Source records =>
****

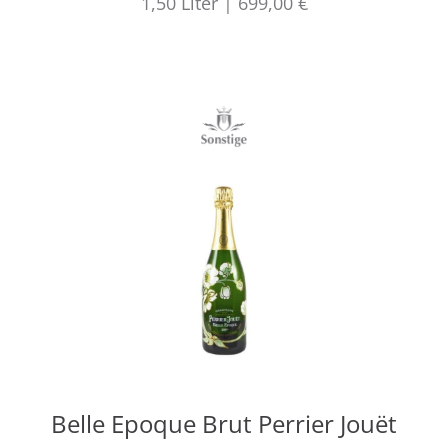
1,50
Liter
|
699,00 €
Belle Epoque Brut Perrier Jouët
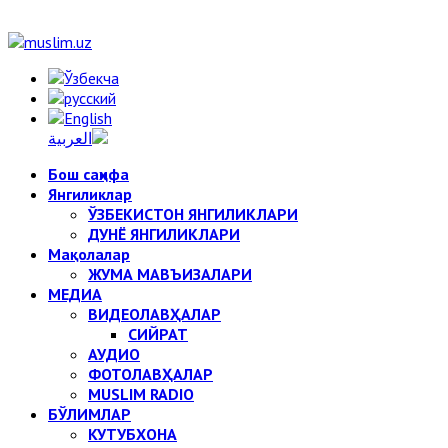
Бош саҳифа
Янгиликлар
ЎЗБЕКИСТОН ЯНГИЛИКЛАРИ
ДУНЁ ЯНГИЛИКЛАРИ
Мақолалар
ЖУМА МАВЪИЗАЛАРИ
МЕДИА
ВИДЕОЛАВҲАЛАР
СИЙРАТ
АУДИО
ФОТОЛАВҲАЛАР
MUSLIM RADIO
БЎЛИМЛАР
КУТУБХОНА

****

Exercise prompt => Would you copy all of the data exactly? Keep the pictures out of it.

Solved exercise =>
1,50
Liter
|
699,00 €
Belle Epoque Brut Perrier Jouët
Бош саҳифа
Янгиликлар
ЎЗБЕКИСТОН ЯНГИЛИКЛАРИ
ДУНЁ ЯНГИЛИКЛАРИ
Мақолалар
ЖУМА МАВЪИЗАЛАРИ
МЕДИА
ВИДЕОЛАВҲАЛАР
СИЙРАТ
АУДИО
ФОТОЛАВҲАЛАР
MUSLIM RADIO
БЎЛИМЛАР
КУТУБХОНА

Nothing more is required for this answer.